What are the three dials on a chronograph watch?
As we mentioned, chronographs have two different systems for measuring time. And because of this, they also need to show the results of these measurements through indicators. This is not a problem for quartz watches like digital chronographs, but it becomes a problem for analog timepieces, which display this information using hands.
This is why all chronographs have several different sub-dials that help show the results of these measurements - typically two or three in addition to the main dial that shows the time. To indicate the number of subdials, people use the terms BiCompax and TriCompax, depending on whether there are two or three subdials.
On a typical chronograph, there are two second hands. The one on the time side rotates typically in one of the subdials. In contrast, the one on the chronograph side - for the sake of measuring accuracy - is almost always centrally mounted and, when operated, makes one revolution on the dial in 60 seconds. So, you need to have at least one other indicator showing minutes if you want to measure time intervals that fall within this period. And it happens similarly with the number of hours, if you want to go further in measuring longer time intervals.
This means that, usually, a BiCompax chronograph, assuming one of the subdials measures seconds of standard time, allows you to measure a time interval of up to an hour. In contrast, a TriCompax chronograph can go up to a full day of measurement if these subdials are exclusively used for chronograph indications.
Is it bad to leave the chronograph running?
Despite what people commonly think, not really.
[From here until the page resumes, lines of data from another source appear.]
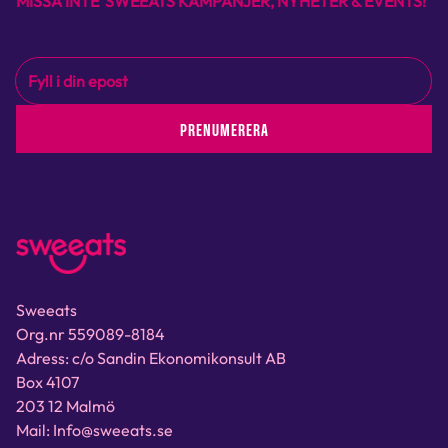
MISSA INTE SWEEATS KAMPANJER, NYHETER & EVENTS!
PRENUMERERA
Sweeats
Org.nr 559089-8184
Adress: c/o Sandin Ekonomikonsult AB
Box 4107
203 12 Malmö
Mail: Info@sweeats.se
A watch is basically a tiny machine created to perform a particular function, which is to measure time. However, in the case of a chronograph, the device becomes more complex. Instead of a single train of wheels, there will be two different and independent ones measuring different quantities.
The remarkable thing about the chronograph, as well as other horological complications, is that this function can be switched on and off at the user's will for their needs but is designed to work reliably when required.
This means that, despite common opinion, it is possible to leave the chronograph function on without incurring any adverse effects on the efficiency of the timepiece. The only results will be increased consumption of the mainspring power, as the mechanism has to drive two trains of wheels and not just one, and increased friction in the inner workings, which causes the watch to need regular overhauls to keep working reliably.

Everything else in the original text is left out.